Real Change In China?

The phrase "regime change" is associated with the doctrine of preventive war as applied to Iraq. But another sort of regime change has been the crux of U.S. policy toward China through most of the 35 years since President Richard Nixon's opening to that nation in 1972.

Since the Tiananmen Square massacre in 1989, the objective of U.S. policy has been -- and often has been proclaimed to be -- the steady subversion of China's repressive regime. The cure for communism is supposed to be commerce with the capitalist world: Trade can turn China's potentially aggressive energies into constructive, pacific channels.

This faith in the power of trade to tame humanity's animal spirits has a 19th-century pedigree. Think of William Gladstone and others who thought wars would become too costly to contemplate because they would disrupt trade. In the 21st century, economic determinism (e.g., Marxism, a 19th-century dogma) is being focused on the last important regime founded by Marxists -- China.

The 19th century turned history into a proper noun -- History, a living thing with its own unfolding inevitability. Today, many see China through (perhaps rose-tinted) lenses of historicism:

Chinese leaders who oppose democracy are "on the wrong side of history" and "just as eventually the Berlin Wall fell, I just think it's inevitable" (Bill Clinton). "The case for trade is not just monetary, but moral. Economic freedom creates habits of liberty. And habits of liberty create expectations of democracy. . . . Trade freely with China, and time is on our side" (George W. Bush). In China "there is an unstoppable momentum" toward democracy (Tony Blair).

The theory, which is more than wishful thinking, is that capitalism ineluctably brings about an ever-broader dispersal of information and decision-making, and requires an ethic of trust and a legal regime of promise-keeping (contracts). Those who subscribe to this theory can take some comfort from China's recent strengthening of protections of private property, which gives a sphere of sovereignty to individuals whose appetite for sovereignty, once whetted, might become a demand for a politics of popular sovereignty.

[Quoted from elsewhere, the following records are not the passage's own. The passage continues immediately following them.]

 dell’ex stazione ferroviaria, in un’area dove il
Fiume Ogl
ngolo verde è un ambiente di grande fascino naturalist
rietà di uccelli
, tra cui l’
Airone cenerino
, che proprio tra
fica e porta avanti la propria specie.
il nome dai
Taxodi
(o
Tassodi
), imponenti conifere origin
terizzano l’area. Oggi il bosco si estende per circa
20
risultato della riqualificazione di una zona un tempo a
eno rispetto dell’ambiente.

But suppose this is not so. Suppose James Mann is right to dismiss all this as the Soothing Scenario.

In his new book, "The China Fantasy: How Our Leaders Explain Away Chinese Repression," Mann is of the Moynihan School: The late Pat Moynihan spoke acerbically of Western visitors who returned from China more impressed by the absence of flies than by the absence of freedom. Mann considers the Soothing Scenario's implication -- that American investment bankers doing business in China are necessarily freedom fighters -- a tad too convenient.

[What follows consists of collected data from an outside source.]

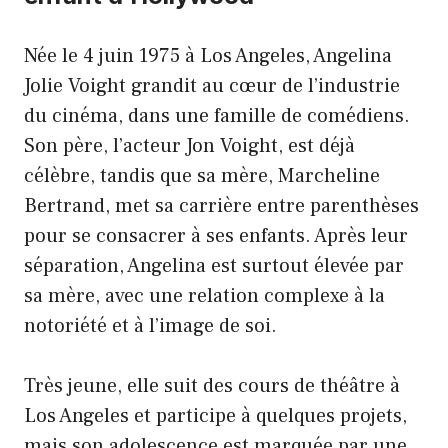
Née le 4 juin 1975 à Los Angeles, Angelina
Jolie Voight grandit au cœur de l’industrie
du cinéma, dans une famille de comédiens.
Son père, l’acteur Jon Voight, est déjà
célèbre, tandis que sa mère, Marcheline
Bertrand, met sa carrière entre parenthèses
pour se consacrer à ses enfants. Après leur
séparation, Angelina est surtout élevée par
sa mère, avec une relation complexe à la
notoriété et à l’image de soi.
Très jeune, elle suit des cours de théâtre à
Los Angeles et participe à quelques projets,
mais son adolescence est marquée par une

He also distrusts the Upheaval Scenario, which is that China's regime will not succumb to a peaceful, incremental glide from Leninism to democracy but rather will perish in a spasm of economic dysfunction and political discontent. His Third Scenario is that decades from now, modernization will have made China immeasurably wealthier, and hence more geopolitically imposing, but not significantly less authoritarian.

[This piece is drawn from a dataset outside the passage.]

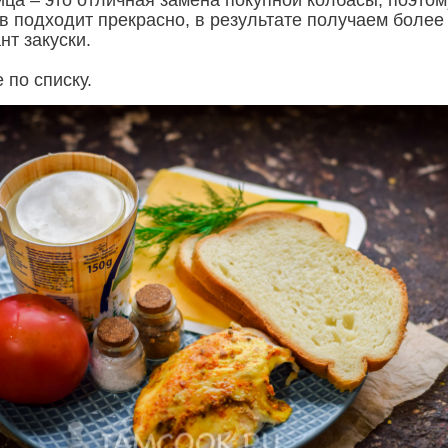
ица – это отличная замена покупной колбасы, поэтом
в подходит прекрасно, в результате получаем более
нт закуски.
 по списку.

Big business and other advocates of the Soothing Scenario use what Mann calls "the lexicon of dismissal" to refute skeptics like him: Skeptics are being "provocative" when they engage in "China bashing" that reflects a "Cold War mentality." But although the theory is that "engagement" with China will change China, Mann wonders: Who is changing whom?

The Soothing Scenario says: Tyranny requires intellectual autarky and the conscription of the public's consciousness, which is impossible now that nations are porous to cellphones and the Internet. But Mann says companies such as Microsoft, Google and Yahoo are cooperating with the government's censorship and security monitoring.

Mann warns against "McDonald's triumphalism," the belief that because the Chinese increasingly eat like us, they are becoming like us. That is related to "the Starbucks fallacy" -- the hope that as the Chinese become accustomed to many choices of coffee, they will demand more political choices.

His most disturbing thesis is that "the newly enriched, Starbucks-sipping, apartment-buying, car-driving denizens" of the large cities that American visitors to China see will be not the vanguard of democracy but the opposition to it. There may be 300 million such denizens, but there are 1 billion mostly rural and very poor Chinese. Will the minority prospering economically under a Leninist regime think majority rule is in their interest?

Mann is rightly disdainful of many meretricious and economically motivated arguments that American elites offer for the Soothing Scenario. In his polemical mood, however, he probably underestimates the autonomous and transformative power of today's commercial culture. Still, read his book as a guide for monitoring media coverage of the 2008 Beijing Olympics, the most portentous Games since those in 1936, in Berlin.